Humana Chief Executive Bruce Broussard now has an even greater incentive to close the company’s $37 billion sale to Aetna.
If the federal government approves the merger between the two rivals, Broussard will receive $40.2 million if he resigns or is let go. The “golden parachute” compensation package includes a $6 million severance payout with most of the remaining money coming from cashing out stock, regulatory disclosures reveal.
The potential payout is noteworthy as one of the largest golden parachutes in the health insurance industry. Former Coventry CEO Allen Wise received $14.6 million after the company was acquired by Aetna in 203, and Herbert Fritch of HealthSpring was paid $29.7 million when Cigna bought the insurer.
Broussard’s package bears more resemblance to the $43.9 million golden parachute Michael Ball of Hospira received when Pfizer acquired the pharmaceutical company. It also represents a steep increase from the $16.9 million parachute package reported to be offered to Broussard when the deal was announced last March.
If the US Justice Department gives the merger its approval – instead of finding the deal fundamentally anticompetitive – Broussard will receive much more than his total $10.3 million compensation of the past year. Humana’s chief financial officer, Brian Kane, will also make $9 million if the Aetna deal closes and the company decides it no longer needs him.
The news of both parachutes comes amid efforts by healthcare providers and other groups to halt the recent approval of the merger by state regulators.

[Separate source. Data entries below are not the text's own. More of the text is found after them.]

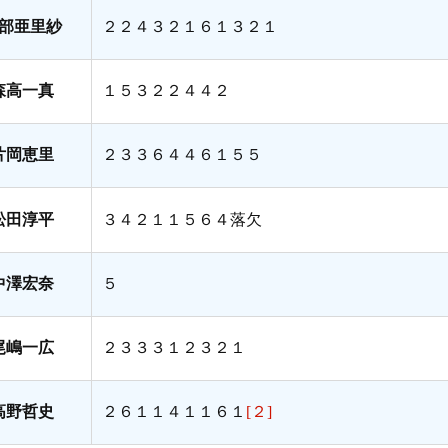
部亜里紗
２２４３２１６１３２１
森高一真
１５３２２４４２
片岡恵里
２３３６４４６１５５
松田淳平
３４２１１５６４落欠
中澤宏奈
５
尾嶋一広
２３３３１２３２１
高野哲史
２６１１４１１６１
[２]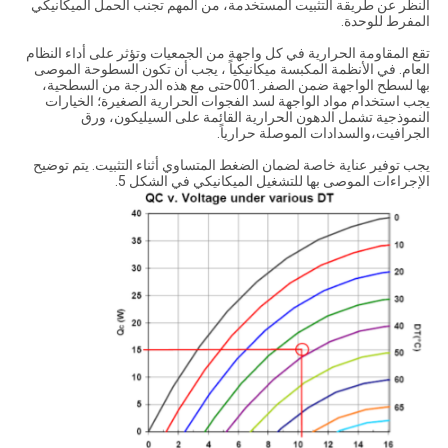
النظر عن طريقة التثبيت المستخدمة، من المهم تجنب الحمل الميكانيكي
المفرط للوحدة.
تقع المقاومة الحرارية في كل واجهة من الجمعيات وتؤثر على أداء النظام
العام. في الأنظمة المكبسة ميكانيكياً ، يجب أن تكون السطوحة الموصى
بها لسطح الواجهة ضمن الصفر.001حتى مع هذه الدرجة من السطحية،
يجب استخدام مواد الواجهة لسد الفجوات الحرارية الصغيرة؛ الخيارات
النموذجية تشمل الدهون الحرارية القائمة على السيليكون، ورق
الجرافيت،والسدادات الموصلة حرارياً.
يجب توفير عناية خاصة لضمان الضغط المتساوي أثناء التثبيت. يتم توضيح
الإجراءات الموصى بها للتشغيل الميكانيكي في الشكل 5.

The American Medical Association, as well as two Florida medical associations, wrote an open letter late last week to state Attorney General Pam Bondi, urging her to reject the proposal.
The AMA, the Florida Medical Association and the Florida Osteopathic Medical Association told Bondi the merger would worsen an already anticompetitive environment and “eviscerate” physicians’ options to contract with other insurers. This would, they argue, raise the cost of care and restrict patient access to doctors.

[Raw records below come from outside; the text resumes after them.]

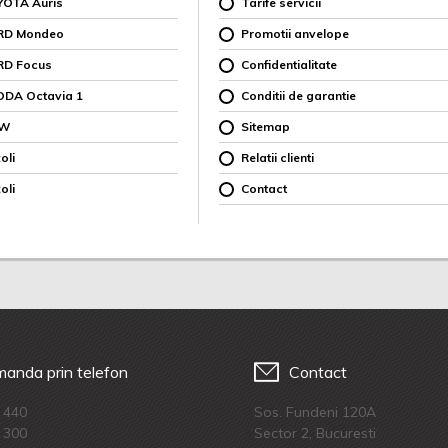
YOTA Auris
Tarife servicii
ORD Mondeo
Promotii anvelope
RD Focus
Confidentialitate
ODA Octavia 1
Conditii de garantie
MW
Sitemap
oli
Relatii clienti
oli
Contact
anda prin telefon
Contact
 440
Sos. Fundeni 120A
 300
Sector 2, Bucuresti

An analysis authored by the AMA even suggests that the merger would violate federal antitrust guidelines by limiting competition in highly populated metropolitan areas across the state. Even without the merger, Florida’s health insurance markets are among the most concentrated, with 19 of the state’s metropolitan areas having two health insurers with at least a 50% share of the commercial market.
“Competition, not consolidation, is the right prescription for Florida’s health insurance markets,” AMA President-elect Andrew Gurman said in the latter.

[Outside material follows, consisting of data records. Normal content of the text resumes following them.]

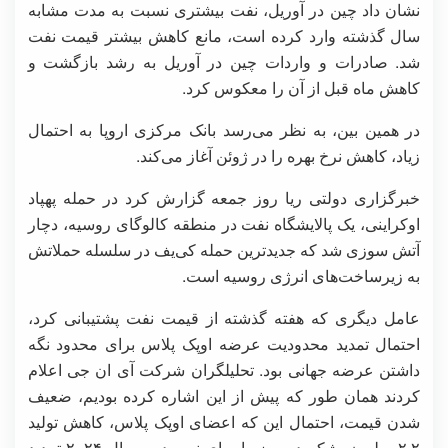
نشان داد چین در آوریل، نفت بیشتری نسبت به مدت مشابه
سال گذشته وارد کرده است، مانع کاهش بیشتر قیمت نفت
شد. صادرات و واردات چین در آوریل به رشد بازگشت و
کاهش ماه قبل از آن را معکوس کرد.
در همین بین، به نظر می‌رسد بانک مرکزی اروپا به احتمال
زیاد، کاهش نرخ بهره را در ژوئن آغاز می‌کند.
خبرگزاری دولتی ریا روز جمعه گزارش کرد در حمله پهپاد
اوکراینی، یک پالایشگاه نفت در منطقه کالوگای روسیه، دچار
آتش سوزی شد که جدیدترین حمله کی‌یف در سلسله حملاتش
به زیرساخت‌های انرژی روسیه است.
عامل دیگری که هفته گذشته از قیمت نفت پشتیبانی کرد،
احتمال تمدید محدودیت عرضه اوپک پلاس برای محدود نگه
داشتن عرضه جهانی بود. تحلیلگران شرکت آی ان جی اعلام
کردند همان طور که پیش از این اشاره کرده بودیم، ضعیف
شدن قیمت، احتمال این که اعضای اوپک پلاس، کاهش تولید
۲.۲ میلیون بشکه در روز را برای نیمه دوم سال ۲۰۲۴ تمدید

The Florida Insurance Office has already given Aetna approval to acquire Humana, though groups in other states have requested investigations into the proposed merger.
As of January, 15 state attorneys general have joined the federal probe.
Both Aetna and Humana have defended the merger as providing customers with better care – not less choice.
“[The merger] will improve the healthcare system and offer consumers more choices and greater access to higher quality, more affordable care,” said Kristine Grow, an Aetna spokeswoman.